Imagine the blue and red vectors represent the words 'monarch' and 'man', now, theoretically, if we add these two vectors together, we could expect the resulting vector to be a combination of the two words' meanings. 
So our resultant vector might be the embedding green of the token for 'king'. This does work for some examples, however the way that the embeddings have meanings encoded in them is not always this clear, and interactions between words can be tricky. The mathematical tool that is usually used to analyse the similarity between two embeddings should be familiar from your maths classes, being cosine similarity. Cosine similarity computes the dot product between two vectors and divides it by the product of their magnitudes, resulting in a measure of similarity between 0 and 1:
$$
\text{cosine\_similarity}(A, B) = \frac{A \cdot B}{\|A\| \, \|B\|} \\
\text{where:}\\
A \cdot B = \sum_{i=1}^{n} A_i B_i, \\
\|A\| = \sqrt{\sum_{i=1}^{n} A_i^2}, \quad
\|B\| = \sqrt{\sum_{i=1}^{n} B_i^2}
$$  

 For our RAG purposes, this enables us to use a clustering algorithm to identify topics (clusters of chunk embeddings) that are related to our prompt. 

If you are keen for more visual explanantion of these embeddings, check out 3blue1brown's explanation using the visual libary Manim on [youtube](https://youtu.be/wjZofJX0v4M?list=PLZHQObOWTQDNU6R1_67000Dx_ZCJB-3pi&t=753).

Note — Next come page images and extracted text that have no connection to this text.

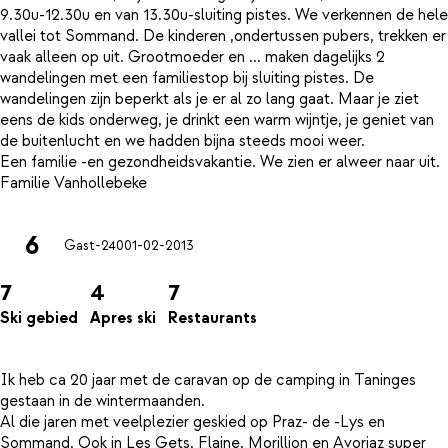
9.30u-12.30u en van 13.30u-sluiting pistes. We verkennen de hele
vallei tot Sommand. De kinderen ,ondertussen pubers, trekken er
vaak alleen op uit. Grootmoeder en ... maken dagelijks 2
wandelingen met een familiestop bij sluiting pistes. De
wandelingen zijn beperkt als je er al zo lang gaat. Maar je ziet
eens de kids onderweg, je drinkt een warm wijntje, je geniet van
de buitenlucht en we hadden bijna steeds mooi weer.
Een familie -en gezondheidsvakantie. We zien er alweer naar uit.
6
Gast-240
01-02-2013
7
4
7
Ski gebied
Apres ski
Restaurants
Ik heb ca 20 jaar met de caravan op de camping in Taninges
gestaan in de wintermaanden.
Al die jaren met veelplezier geskied op Praz- de -Lys en
Sommand. Ook in Les Gets, Flaine, Morillion en Avoriaz super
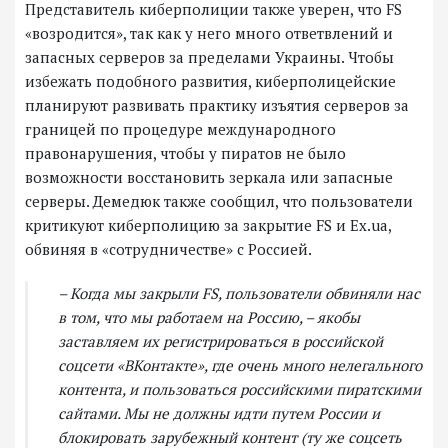
Представитель киберполиции также уверен, что FS
«возродится», так как у него много ответвлений и
запасных серверов за пределами Украины. Чтобы
избежать подобного развития, киберполицейские
планируют развивать практику изъятия серверов за
границей по процедуре международного
правонарушения, чтобы у пиратов не было
возможности восстановить зеркала или запасные
серверы. Демедюк также сообщил, что пользователи
критикуют киберполицию за закрытие FS и Ex.ua,
обвиняя в «сотрудничестве» с Россией.
– Когда мы закрыли FS, пользователи обвиняли нас
в том, что мы работаем на Россию, – якобы
заставляем их регистрироваться в российской
соцсети «ВКонтакте», где очень много нелегального
контента, и пользоваться российскими пиратскими
сайтами. Мы не должны идти путем России и
блокировать зарубежный контент (ту же соцсеть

<div class="alert alert-block alert-info">

Below is an example of creating and comparing embeddings using the gensim library, feel free to change the code and test different embeddings.

In [None]:
import gensim.downloader
model = gensim.downloader.load("glove-wiki-gigaword-50")


In [14]:
import numpy as np
from numpy.linalg import norm
king_embedding = model["king"]
monarch_embedding = model["monarch"]
man_embedding = model["man"]
monarch_plus_man_embedding = monarch_embedding + man_embedding
cosine_similarity_king_with_monarch = np.dot(king_embedding, monarch_embedding) / (norm(king_embedding) * norm(monarch_embedding))
cosine_similarity_king_with_man = np.dot(king_embedding, man_embedding) / (norm(king_embedding) * norm(man_embedding))
cosine_similarity_king_with_monarch_plus_man = np.dot(king_embedding, monarch_plus_man_embedding) / (norm(king_embedding) * norm(monarch_plus_man_embedding))
print("Cosine Similarity between 'king' and 'monarch':", cosine_similarity_king_with_monarch)
print("Cosine Similarity between 'king' and 'man':", cosine_similarity_king_with_man)
print("Cosine Similarity between 'king' and 'monarch + man':", cosine_similarity_king_with_monarch_plus_man)

Cosine Similarity between 'king' and 'monarch': 0.71930116
Cosine Similarity between 'king' and 'man': 0.5309377
Cosine Similarity between 'king' and 'monarch + man': 0.74011725


<div class="alert alert-block alert-info">
As you can hopefully see, the embeddings roughly track our theory, as for the example king, monarch and man, the most similarity can be obvserved between the embedding for king, and the sum of the embeddings for man and monarch. However our similarity score is not 1, it's only 0.74, this is because the way language is used doesn't track exactly for addition, that is king does not literally mean man + monarch. There is a lot more going on with these embeddings which isn't always clear and is not the focus of our workshop.